Stored dataset items
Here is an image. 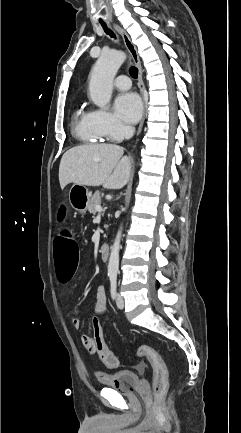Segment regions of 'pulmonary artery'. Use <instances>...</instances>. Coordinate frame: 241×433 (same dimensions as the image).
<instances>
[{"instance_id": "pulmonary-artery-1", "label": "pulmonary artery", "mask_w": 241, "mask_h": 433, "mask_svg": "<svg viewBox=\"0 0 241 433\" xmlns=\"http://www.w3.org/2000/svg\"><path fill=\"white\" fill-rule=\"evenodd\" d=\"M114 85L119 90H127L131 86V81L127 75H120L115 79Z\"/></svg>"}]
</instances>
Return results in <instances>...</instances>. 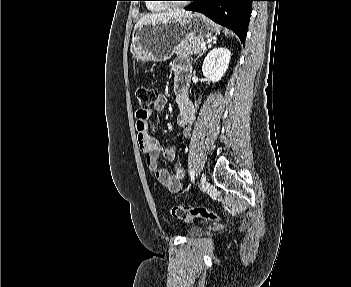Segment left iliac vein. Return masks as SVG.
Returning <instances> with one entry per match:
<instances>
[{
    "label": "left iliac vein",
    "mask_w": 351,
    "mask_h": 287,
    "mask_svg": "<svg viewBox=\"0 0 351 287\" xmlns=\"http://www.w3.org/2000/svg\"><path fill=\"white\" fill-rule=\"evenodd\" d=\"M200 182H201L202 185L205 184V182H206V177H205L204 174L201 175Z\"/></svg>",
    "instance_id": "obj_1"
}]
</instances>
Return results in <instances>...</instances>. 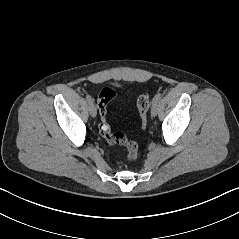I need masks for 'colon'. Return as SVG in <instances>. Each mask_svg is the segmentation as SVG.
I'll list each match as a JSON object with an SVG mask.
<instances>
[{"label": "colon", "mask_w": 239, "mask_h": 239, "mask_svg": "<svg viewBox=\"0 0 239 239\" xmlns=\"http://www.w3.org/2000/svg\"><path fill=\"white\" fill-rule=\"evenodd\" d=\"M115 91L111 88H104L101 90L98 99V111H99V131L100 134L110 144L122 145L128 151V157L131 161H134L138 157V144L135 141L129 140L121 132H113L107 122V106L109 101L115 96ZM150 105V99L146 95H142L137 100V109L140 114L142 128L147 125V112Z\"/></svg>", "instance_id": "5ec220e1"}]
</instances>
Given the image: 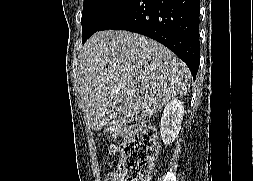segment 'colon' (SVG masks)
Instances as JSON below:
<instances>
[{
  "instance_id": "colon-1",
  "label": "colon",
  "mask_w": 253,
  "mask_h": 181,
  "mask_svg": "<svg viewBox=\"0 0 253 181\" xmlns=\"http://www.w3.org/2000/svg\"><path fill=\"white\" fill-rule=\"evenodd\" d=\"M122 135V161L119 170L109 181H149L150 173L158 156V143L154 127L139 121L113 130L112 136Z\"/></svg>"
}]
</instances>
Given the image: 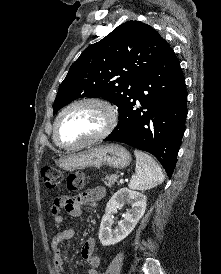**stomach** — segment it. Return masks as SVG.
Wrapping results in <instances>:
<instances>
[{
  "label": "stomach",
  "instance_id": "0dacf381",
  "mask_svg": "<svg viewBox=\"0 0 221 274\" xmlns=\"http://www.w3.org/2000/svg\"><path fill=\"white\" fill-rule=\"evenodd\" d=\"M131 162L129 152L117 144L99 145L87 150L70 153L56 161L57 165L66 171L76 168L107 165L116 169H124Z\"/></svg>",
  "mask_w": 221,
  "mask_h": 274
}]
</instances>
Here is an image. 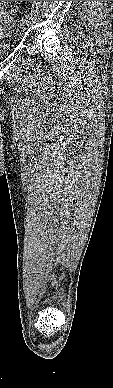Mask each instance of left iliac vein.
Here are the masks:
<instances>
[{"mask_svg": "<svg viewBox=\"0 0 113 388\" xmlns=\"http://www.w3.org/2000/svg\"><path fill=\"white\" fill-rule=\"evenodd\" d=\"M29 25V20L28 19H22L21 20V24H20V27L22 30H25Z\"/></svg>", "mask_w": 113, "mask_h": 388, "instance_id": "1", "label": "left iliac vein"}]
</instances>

==

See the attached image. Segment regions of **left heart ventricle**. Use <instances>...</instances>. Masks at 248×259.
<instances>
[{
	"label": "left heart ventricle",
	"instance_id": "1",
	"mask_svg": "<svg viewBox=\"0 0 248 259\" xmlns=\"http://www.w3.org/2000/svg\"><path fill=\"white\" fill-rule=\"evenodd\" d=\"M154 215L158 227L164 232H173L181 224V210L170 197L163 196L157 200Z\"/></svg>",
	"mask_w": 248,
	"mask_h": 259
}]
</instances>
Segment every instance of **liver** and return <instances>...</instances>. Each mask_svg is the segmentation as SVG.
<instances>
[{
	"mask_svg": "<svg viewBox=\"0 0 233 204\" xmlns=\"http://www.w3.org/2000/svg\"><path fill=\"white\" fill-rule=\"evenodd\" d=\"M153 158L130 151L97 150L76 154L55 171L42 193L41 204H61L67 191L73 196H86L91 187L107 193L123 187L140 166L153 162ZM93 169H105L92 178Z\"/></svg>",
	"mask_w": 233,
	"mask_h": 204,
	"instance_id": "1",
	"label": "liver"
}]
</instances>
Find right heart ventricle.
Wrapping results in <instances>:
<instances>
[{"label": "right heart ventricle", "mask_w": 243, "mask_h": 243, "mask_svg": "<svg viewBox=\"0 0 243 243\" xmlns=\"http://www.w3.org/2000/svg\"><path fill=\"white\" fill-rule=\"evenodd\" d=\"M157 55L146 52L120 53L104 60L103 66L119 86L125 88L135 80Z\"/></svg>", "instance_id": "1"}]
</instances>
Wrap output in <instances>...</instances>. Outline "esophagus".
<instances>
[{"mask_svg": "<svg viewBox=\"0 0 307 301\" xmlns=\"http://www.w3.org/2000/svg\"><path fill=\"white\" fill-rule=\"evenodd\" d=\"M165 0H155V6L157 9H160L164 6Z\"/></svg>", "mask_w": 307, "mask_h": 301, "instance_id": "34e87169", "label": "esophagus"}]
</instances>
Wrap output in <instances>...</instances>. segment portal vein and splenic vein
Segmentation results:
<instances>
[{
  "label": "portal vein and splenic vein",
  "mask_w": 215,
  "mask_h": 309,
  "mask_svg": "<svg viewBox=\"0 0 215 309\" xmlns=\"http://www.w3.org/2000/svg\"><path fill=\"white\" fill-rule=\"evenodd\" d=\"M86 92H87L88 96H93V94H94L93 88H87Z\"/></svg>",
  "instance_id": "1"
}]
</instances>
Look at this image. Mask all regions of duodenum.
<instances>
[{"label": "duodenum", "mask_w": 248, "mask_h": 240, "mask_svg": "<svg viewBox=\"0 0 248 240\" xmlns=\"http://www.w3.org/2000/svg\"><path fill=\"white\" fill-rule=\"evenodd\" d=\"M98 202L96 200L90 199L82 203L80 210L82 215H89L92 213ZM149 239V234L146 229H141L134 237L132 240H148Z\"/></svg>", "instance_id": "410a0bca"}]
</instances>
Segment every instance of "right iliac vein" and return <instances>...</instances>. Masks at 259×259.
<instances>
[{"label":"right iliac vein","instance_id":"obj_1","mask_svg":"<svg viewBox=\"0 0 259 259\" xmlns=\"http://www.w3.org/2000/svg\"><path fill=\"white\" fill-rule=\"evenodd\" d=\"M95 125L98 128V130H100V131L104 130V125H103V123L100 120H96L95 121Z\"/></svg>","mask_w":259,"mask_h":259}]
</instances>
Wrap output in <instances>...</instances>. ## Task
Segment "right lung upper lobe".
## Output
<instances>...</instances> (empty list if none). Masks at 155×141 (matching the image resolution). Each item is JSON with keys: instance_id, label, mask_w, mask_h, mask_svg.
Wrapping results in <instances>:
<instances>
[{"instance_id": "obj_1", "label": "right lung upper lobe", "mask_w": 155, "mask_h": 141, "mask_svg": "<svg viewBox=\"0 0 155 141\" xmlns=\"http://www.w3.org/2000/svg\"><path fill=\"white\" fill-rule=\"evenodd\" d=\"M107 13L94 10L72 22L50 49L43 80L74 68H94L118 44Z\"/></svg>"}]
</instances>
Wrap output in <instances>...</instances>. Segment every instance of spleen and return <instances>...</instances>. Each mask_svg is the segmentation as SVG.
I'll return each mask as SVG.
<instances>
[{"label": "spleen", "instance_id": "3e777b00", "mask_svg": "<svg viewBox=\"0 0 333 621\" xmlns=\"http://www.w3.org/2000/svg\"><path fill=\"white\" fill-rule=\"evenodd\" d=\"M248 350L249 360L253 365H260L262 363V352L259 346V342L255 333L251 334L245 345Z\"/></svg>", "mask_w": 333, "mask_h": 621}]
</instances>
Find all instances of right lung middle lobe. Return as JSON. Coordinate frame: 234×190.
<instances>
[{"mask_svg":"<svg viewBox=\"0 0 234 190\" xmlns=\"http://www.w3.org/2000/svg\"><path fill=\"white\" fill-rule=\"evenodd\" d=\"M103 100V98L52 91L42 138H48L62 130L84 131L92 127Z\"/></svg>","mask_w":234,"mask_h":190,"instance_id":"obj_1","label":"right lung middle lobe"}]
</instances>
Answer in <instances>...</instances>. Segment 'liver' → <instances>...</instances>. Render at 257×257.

...

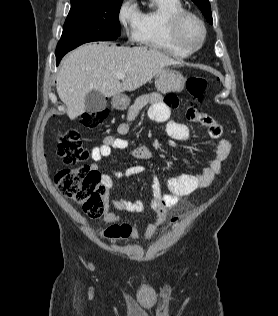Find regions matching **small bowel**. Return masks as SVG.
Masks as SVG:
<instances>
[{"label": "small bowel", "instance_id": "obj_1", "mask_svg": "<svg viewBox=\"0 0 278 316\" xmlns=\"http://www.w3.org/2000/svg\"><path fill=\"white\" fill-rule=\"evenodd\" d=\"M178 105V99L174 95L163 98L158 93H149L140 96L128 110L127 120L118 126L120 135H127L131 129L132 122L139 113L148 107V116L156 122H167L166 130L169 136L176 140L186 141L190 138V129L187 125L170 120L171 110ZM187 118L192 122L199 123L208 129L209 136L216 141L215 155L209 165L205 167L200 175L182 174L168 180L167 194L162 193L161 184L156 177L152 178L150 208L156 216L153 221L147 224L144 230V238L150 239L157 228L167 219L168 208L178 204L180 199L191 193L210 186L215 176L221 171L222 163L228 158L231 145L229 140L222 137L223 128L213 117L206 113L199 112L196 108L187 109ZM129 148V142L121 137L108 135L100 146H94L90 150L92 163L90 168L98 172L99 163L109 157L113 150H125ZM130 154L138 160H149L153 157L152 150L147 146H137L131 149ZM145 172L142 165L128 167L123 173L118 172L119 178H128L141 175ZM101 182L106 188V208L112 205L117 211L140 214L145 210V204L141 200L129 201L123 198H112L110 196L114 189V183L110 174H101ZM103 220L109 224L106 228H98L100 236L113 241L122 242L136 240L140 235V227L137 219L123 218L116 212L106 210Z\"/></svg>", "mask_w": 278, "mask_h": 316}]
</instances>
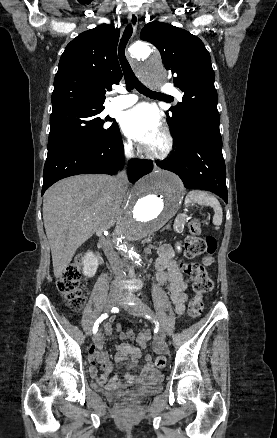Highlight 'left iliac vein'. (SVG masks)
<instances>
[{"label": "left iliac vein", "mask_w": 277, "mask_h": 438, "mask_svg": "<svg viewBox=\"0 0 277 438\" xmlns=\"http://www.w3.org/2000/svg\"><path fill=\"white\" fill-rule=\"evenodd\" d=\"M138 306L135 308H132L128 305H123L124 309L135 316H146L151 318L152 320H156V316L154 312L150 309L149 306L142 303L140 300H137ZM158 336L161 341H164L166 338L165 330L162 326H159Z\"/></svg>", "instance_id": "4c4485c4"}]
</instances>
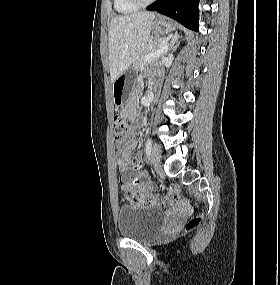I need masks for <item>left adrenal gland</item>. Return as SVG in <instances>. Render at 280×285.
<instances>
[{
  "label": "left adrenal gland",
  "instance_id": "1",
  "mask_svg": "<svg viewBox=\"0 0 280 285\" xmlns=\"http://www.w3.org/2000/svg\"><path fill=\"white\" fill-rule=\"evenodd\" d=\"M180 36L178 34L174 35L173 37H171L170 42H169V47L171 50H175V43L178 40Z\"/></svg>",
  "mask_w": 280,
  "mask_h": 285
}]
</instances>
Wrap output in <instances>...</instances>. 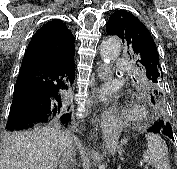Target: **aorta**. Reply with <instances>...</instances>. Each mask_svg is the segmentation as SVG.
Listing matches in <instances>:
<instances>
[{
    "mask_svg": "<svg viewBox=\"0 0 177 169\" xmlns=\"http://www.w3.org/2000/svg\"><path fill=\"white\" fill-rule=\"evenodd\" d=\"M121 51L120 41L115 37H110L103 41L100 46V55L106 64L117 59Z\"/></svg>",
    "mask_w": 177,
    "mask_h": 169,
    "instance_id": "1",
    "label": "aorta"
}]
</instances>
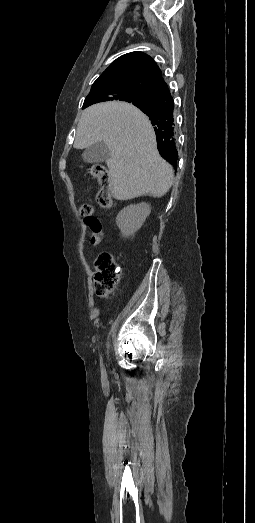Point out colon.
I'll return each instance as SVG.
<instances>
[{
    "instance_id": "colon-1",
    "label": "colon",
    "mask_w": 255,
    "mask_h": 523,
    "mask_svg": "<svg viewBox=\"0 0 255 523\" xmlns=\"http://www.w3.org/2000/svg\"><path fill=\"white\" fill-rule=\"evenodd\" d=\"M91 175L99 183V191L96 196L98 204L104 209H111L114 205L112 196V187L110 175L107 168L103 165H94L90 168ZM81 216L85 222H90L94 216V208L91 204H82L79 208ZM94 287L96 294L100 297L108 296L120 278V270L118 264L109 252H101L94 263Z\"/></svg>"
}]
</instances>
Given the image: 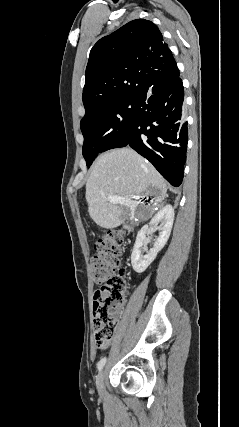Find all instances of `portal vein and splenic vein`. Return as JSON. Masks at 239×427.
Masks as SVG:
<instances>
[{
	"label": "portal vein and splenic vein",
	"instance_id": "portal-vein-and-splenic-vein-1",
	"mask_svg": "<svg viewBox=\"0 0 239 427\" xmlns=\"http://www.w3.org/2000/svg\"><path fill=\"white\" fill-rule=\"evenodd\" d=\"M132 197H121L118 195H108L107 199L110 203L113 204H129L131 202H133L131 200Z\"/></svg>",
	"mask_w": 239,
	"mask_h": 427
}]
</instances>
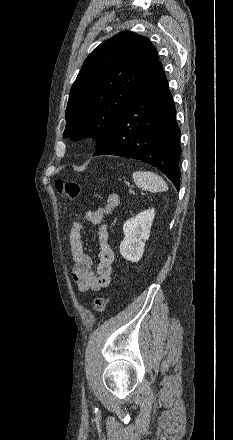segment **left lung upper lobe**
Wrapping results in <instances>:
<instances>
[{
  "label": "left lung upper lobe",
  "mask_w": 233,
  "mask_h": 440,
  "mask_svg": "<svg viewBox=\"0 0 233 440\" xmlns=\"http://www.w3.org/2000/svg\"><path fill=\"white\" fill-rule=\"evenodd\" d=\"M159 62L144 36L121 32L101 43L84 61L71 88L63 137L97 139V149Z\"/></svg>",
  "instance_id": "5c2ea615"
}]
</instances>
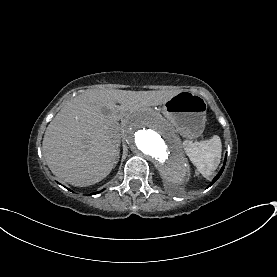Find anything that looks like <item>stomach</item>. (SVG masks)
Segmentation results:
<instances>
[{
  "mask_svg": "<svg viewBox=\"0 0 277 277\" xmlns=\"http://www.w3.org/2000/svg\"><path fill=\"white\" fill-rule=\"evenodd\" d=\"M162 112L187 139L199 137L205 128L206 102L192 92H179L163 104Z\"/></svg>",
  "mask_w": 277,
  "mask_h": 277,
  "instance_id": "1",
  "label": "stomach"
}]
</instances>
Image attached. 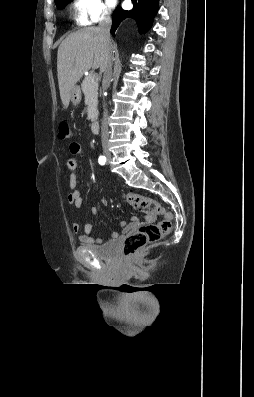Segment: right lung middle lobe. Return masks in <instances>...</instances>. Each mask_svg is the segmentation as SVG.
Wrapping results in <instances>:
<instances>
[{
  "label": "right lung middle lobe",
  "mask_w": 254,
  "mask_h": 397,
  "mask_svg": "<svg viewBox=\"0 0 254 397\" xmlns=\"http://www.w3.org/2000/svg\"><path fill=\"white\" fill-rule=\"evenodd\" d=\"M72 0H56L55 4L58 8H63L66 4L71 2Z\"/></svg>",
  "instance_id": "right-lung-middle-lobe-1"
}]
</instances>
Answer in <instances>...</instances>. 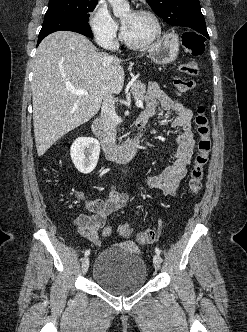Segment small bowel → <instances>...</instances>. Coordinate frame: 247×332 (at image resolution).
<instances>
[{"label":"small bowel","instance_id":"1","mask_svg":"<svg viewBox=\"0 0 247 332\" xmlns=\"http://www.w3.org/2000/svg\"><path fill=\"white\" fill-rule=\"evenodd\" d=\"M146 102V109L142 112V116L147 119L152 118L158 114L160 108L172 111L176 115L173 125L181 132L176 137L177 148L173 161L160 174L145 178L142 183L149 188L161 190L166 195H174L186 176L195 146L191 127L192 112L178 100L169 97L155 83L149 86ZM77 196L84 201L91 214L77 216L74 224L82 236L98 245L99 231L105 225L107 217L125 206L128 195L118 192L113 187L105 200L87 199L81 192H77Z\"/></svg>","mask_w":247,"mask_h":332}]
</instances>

- _PROBLEM TO WORK ON_
In the data above, retype exactly and only the lines between the one holding "Wrap output in <instances>...</instances>. Segment every" and the one holding "Answer in <instances>...</instances>. Segment 'liver'", inclusive.

- _YOUR SOLUTION_
Wrap output in <instances>...</instances>. Segment every instance of spleen and return <instances>...</instances>. Each mask_svg is the segmentation as SVG.
I'll return each mask as SVG.
<instances>
[{"label": "spleen", "instance_id": "3e777b00", "mask_svg": "<svg viewBox=\"0 0 333 621\" xmlns=\"http://www.w3.org/2000/svg\"><path fill=\"white\" fill-rule=\"evenodd\" d=\"M248 350L249 360L253 365H260L262 363V352L259 346V342L255 333L251 334L245 345Z\"/></svg>", "mask_w": 333, "mask_h": 621}]
</instances>
Find all instances of right lung middle lobe. Return as JSON. Coordinate frame: 234×190.
<instances>
[{"mask_svg":"<svg viewBox=\"0 0 234 190\" xmlns=\"http://www.w3.org/2000/svg\"><path fill=\"white\" fill-rule=\"evenodd\" d=\"M103 100V98L52 91L42 138H48L62 130L84 131L92 127Z\"/></svg>","mask_w":234,"mask_h":190,"instance_id":"obj_1","label":"right lung middle lobe"}]
</instances>
Answer in <instances>...</instances>. Segment 'liver' → <instances>...</instances>. Render at 257×257.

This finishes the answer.